Le directeur départemental de la cohésion sociale nous a également évoqué la problématique des logements sociaux. À une époque pas si lointaine, la solidarité intra-familiale prévalait et faisait que, dans un même foyer, pouvaient cohabiter plusieurs générations. Aujourd’hui, les jeunes, non-autonomes financièrement et qui en font la demande, sont prioritaires pour l’obtention d’un logement social. D’où le manque récurrent de capacité d’accueil.
Jean-Michel Fedon se réfère au cas d’école devenu amer constat. S’il y avait besoin de 30 places d’hébergement demain et qu’elles soient créées, le surlendemain, il y aurait un besoin similaire. Un phénomène qu’il explique par un « appel d’air » de personnes venues d’autres zones géographiques ; mais aussi par le manque de solutions apportées aux déboutés du droit d’asile ou au manque de logements pérennes.
Pour conclure, le responsable local, dépité par la situation insoluble, conclut en se confiant : « Malheureusement, les droits de l’Homme ne font pas une politique publique ».
♦ De l’Aide Sociale à l’Enfance (ASE) à la rue ?
Afin d’éviter ce destin funeste, une nouvelle loi a pris effet dans le cadre du plan pauvreté. Une loi qui prévoit l’accompagnement des jeunes entre 18 et 21 ans. Jusque-là, l’ASE s’occupait de 300.000 enfants au niveau national. Dont 21.000 étaient concernés par ce que l’on nomme une « sortie sèche ». En clair, au lendemain de leur 18ème anniversaire, ces jeunes adultes n’avaient plus de logement. Monsieur Fedon, Directeur départemental de la cohésion sociale, nous confirme que le département est en cours de signature pour intégrer ce nouveau dispositif.

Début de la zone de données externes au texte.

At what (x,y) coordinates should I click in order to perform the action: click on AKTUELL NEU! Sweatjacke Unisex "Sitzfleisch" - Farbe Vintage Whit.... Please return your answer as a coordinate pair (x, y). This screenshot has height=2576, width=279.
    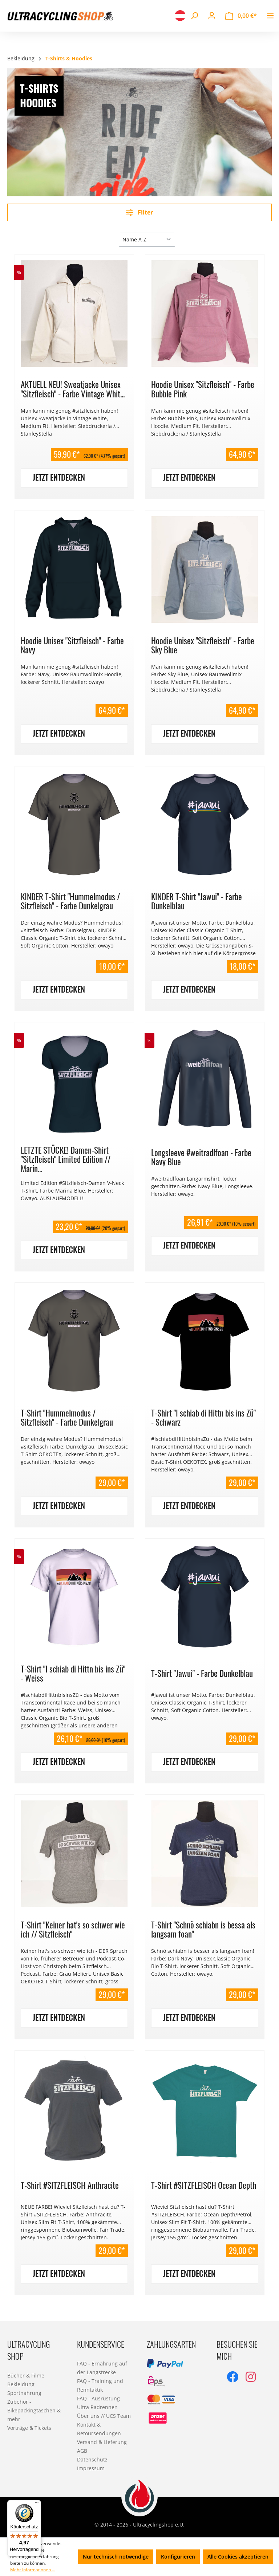     Looking at the image, I should click on (73, 389).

Or, les services du Conseil départemental nous indiquent que ce dispositif (Contrat Jeune Majeur) était déjà prévu dans le Code de la famille et de l’aide sociale. « Le Conseil Départemental des Pyrénées-Orientales l’a toujours proposé aux jeunes majeurs confiés à l’ASE ». Ainsi, parmi les 1308 enfants confiés à l’ASE à fin 2018, 85% des jeunes ayant atteint la majorité dans l’année ont signé un Contrat Jeune Majeur.
Par ailleurs, le Conseil départemental accepte ce qu’il qualifie de « droit à l’erreur » pour les majeurs de moins de 21 ans. Parmi les jeunes anciennement pris en charge, quand certains reviennent vers les services de l’ASE, un accompagnement adapté à leurs besoins leur est alors proposé et un CJM peut être signé. Le service de l’ASE nous informe que dans le département des Pyrénées-Orientales : « La proportion de « sorties sèches » est donc très faible ».
Il est à noter que le Département, chef de file quand il s’agit des solidarités, alloue 18,2% du budget total des solidarités (415,3 M€) à la protection de l’enfance et des familles. L’enveloppe de l’État pour accompagner les jeunes sortants de l’ASE est de 50.276€.
♦ Une charte pour l’inclusion sociale à l’initiative du département
Eu égard à nos recherches, il semble évident que malgré une volonté politique, la diversité des acteurs, des dispositifs et des mesures qui s’empilent, manque de coordination pour avoir la meilleure efficience dans l’aide aux personnes les plus fragiles. Celles qui n’ont plus de toit, de foyer, ou de lieu sécurisé pour se reposer.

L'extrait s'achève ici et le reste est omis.